In short, it is not at all necessarily the case that if a strike does not take place that no civilian casualties will occur. What is more is this: is there any evidence – literally “any” – that shows that anyone who was critical of drones was persuaded to support them because of this “near certainty” policy?
Will the President’s order and disclosures make a difference to the “transparency” critics?
Unfortunately, I don’t think so.
Indeed, even before the documents were issued, some critics were already complaining about a lack of transparency. Among other things, they want “information about every strike — the date of the strike, the location, the numbers of those killed or injured, and the civilian or combatant status of those casualties.” They are, apparently, indifferent (or oblivious) to the fact that such specific information would be exceptionally useful to adversaries in analyzing our intelligence sources and methods, not to mention devising ways of avoiding strikes altogether.
Ironically, when the critics produce their own reports denigrating drones, they often do not disclose the identity of their interviewees, claiming to do so raises concerns about the safety of those they say cooperated with them. Thus, it is impossible to independently verify the allegations. Despite recognizing their own security concerns, they don’t want to recognize that the government may have them as well.
I do think that there are some open-minded people who might find the President’s efforts persuasive. Polls show that support for drone strikes rises dramatically among those who have higher educational levels. I believe that this means that those who educate themselves about drones understand – and accept – the inevitable tradeoffs between security and transparency. I’d wager that they understand that if you have to use force, drones are among the most discriminate means of doing so. (And if you think drone strikes cause “blowback” read this.)

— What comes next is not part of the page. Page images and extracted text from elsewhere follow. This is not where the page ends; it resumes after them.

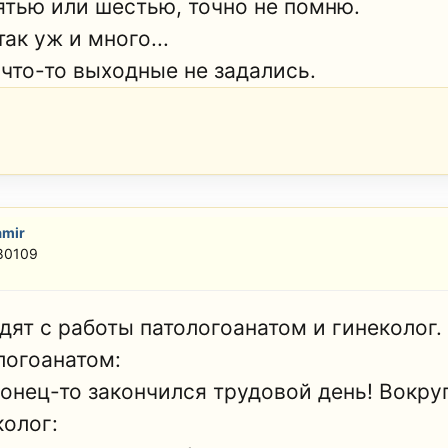
пятью или шестью, точно не помню.
так уж и много...
 что-то выходные не задались.
amir
 80109
дят с работы патологоанатом и гинеколог.
логоанатом:
конец-то закончился трудовой день! Вокру
колог:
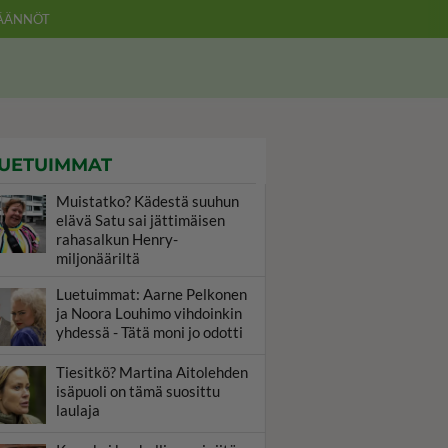
ÄÄNNÖT
UETUIMMAT
Muistatko? Kädestä suuhun
elävä Satu sai jättimäisen
rahasalkun Henry-
miljonääriltä
Luetuimmat: Aarne Pelkonen
ja Noora Louhimo vihdoinkin
yhdessä - Tätä moni jo odotti
Tiesitkö? Martina Aitolehden
isäpuoli on tämä suosittu
laulaja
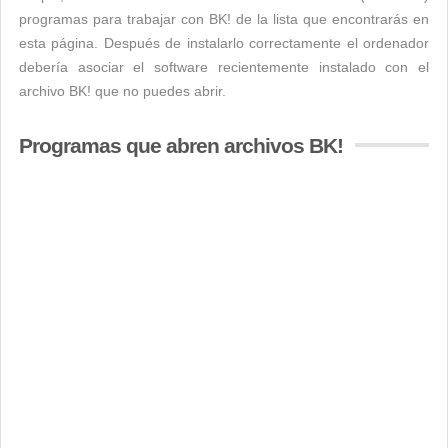
programas para trabajar con BK! de la lista que encontrarás en
esta página. Después de instalarlo correctamente el ordenador
debería asociar el software recientemente instalado con el
archivo BK! que no puedes abrir.
Programas que abren archivos BK!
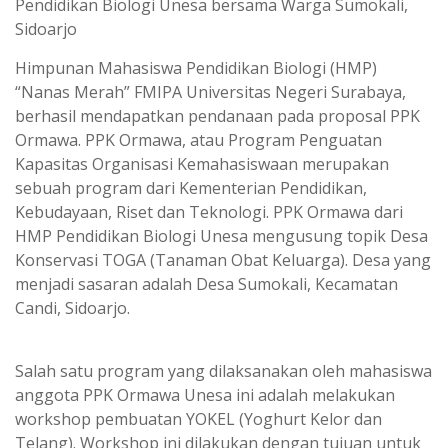
s
g
Pendidikan Biologi Unesa bersama Warga Sumokali,
Sidoarjo
A
r
p
a
Himpunan Mahasiswa Pendidikan Biologi (HMP)
p
m
“Nanas Merah” FMIPA Universitas Negeri Surabaya,
berhasil mendapatkan pendanaan pada proposal PPK
Ormawa. PPK Ormawa, atau Program Penguatan
Kapasitas Organisasi Kemahasiswaan merupakan
sebuah program dari Kementerian Pendidikan,
Kebudayaan, Riset dan Teknologi. PPK Ormawa dari
HMP Pendidikan Biologi Unesa mengusung topik Desa
Konservasi TOGA (Tanaman Obat Keluarga). Desa yang
menjadi sasaran adalah Desa Sumokali, Kecamatan
Candi, Sidoarjo.
Salah satu program yang dilaksanakan oleh mahasiswa
anggota PPK Ormawa Unesa ini adalah melakukan
workshop pembuatan YOKEL (Yoghurt Kelor dan
Telang). Workshop ini dilakukan dengan tujuan untuk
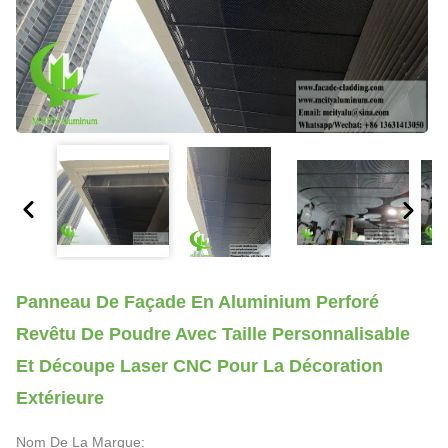
Panneau De Façade En Aluminium Perforé
Revêtu De Poudre Avec Taille Personnalisable
Et Découpe Laser CNC Pour La Décoration
Extérieure
Nom De La Marque:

The fact is that most Americans were already satisfied with the drone program. Last year a poll showed that 58% approved of their use (only 35% disapproved). My bet is that in light of the horrific terrorism events since then, support today would be even higher. The rest of the world? I think it is unlikely that many minds will be changed as my sense is that the opposition may have more to do with U.S. security policies generally than with the particular means used.
Interestingly, a 2014 poll by the Pew Research Center found that while most people around the world opposed the U.S.’s use of drones (and its surveillance program), in “most countries there is little evidence this opposition has severely harmed America’s overall image.” In fact, Pew reported that 65% still had a “favorable” view of the U.S.
Regardless, there is no changing some minds or, for that matter, organizational positions. I believe that for some non-governmental organizations critical of drones there is no ‘business case’ for changing their positions, regardless of what the facts may now show. They – and the patrons they depend upon – are simply too deeply ideologically committed to opposing them to change their public posture. (And, again, that opposition may actually be more about U.S. foreign policy generally than about this particular weapons’ platform.)
Unlike non-governmental organizations, governments have a responsibility to protect their citizens. As the Supreme Court said in Haig v. Agee, it is “obvious and unarguable” that “no governmental interest is more compelling than the security of the Nation.” While the Administration’s efforts may be imperfect, they do represent a sincere and, in many ways, an unprecedented effort to balance the needs of security with the transparency a democratic government ought to display in a free society.